++++ MATERIAL FOR THIS TASK
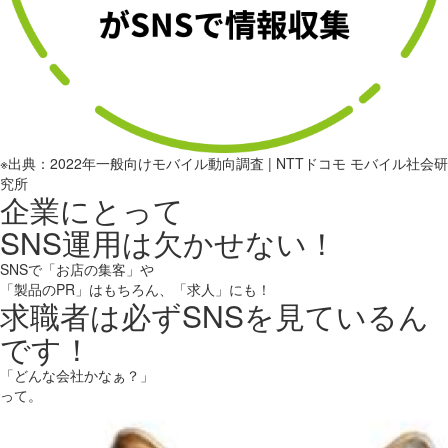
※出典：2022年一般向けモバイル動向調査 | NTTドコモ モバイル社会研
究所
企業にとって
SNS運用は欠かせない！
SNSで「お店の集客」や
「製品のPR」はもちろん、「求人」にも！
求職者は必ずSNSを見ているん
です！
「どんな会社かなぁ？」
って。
++++++++
- [WORK INSTRUCTION]:
Reproduce the complete set of records verbatim and omit the pictures.

- [ANSWER TO THE EXERCISE]:
※出典：2022年一般向けモバイル動向調査 | NTTドコモ モバイル社会研
究所
企業にとって
SNS運用は欠かせない！
SNSで「お店の集客」や
「製品のPR」はもちろん、「求人」にも！
求職者は必ずSNSを見ているん
です！
「どんな会社かなぁ？」
って。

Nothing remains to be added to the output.